Records excerpted from a collection:
######
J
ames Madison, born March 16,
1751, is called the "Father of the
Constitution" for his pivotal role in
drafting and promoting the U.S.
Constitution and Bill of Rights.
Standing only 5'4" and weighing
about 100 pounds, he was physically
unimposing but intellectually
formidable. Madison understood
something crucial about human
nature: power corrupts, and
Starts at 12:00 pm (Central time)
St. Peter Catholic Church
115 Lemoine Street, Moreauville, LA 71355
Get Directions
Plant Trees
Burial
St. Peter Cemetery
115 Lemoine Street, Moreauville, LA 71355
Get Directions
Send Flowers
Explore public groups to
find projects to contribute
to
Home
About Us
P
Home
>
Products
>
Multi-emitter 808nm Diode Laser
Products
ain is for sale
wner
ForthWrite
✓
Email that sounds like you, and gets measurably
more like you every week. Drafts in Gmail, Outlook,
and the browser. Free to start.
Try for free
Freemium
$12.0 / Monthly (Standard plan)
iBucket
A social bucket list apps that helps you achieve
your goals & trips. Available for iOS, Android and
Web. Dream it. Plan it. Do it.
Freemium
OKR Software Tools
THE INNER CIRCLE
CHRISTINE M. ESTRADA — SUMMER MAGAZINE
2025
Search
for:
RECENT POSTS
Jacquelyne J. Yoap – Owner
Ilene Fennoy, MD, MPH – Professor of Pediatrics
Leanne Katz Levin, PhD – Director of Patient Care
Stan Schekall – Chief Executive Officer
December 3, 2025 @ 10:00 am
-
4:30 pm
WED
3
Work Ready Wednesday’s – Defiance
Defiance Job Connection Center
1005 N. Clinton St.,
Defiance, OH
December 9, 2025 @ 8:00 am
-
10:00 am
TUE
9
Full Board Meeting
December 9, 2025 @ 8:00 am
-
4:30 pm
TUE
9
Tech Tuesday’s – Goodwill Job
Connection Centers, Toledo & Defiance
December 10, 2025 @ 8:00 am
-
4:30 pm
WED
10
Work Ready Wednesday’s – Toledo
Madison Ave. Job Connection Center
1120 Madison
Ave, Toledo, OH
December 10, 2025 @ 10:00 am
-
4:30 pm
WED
######
In the records, which lines mention the word "Peter"? Copy those lines.

= ANSWER FOR THIS EXERCISE =
St. Peter Catholic Church
St. Peter Cemetery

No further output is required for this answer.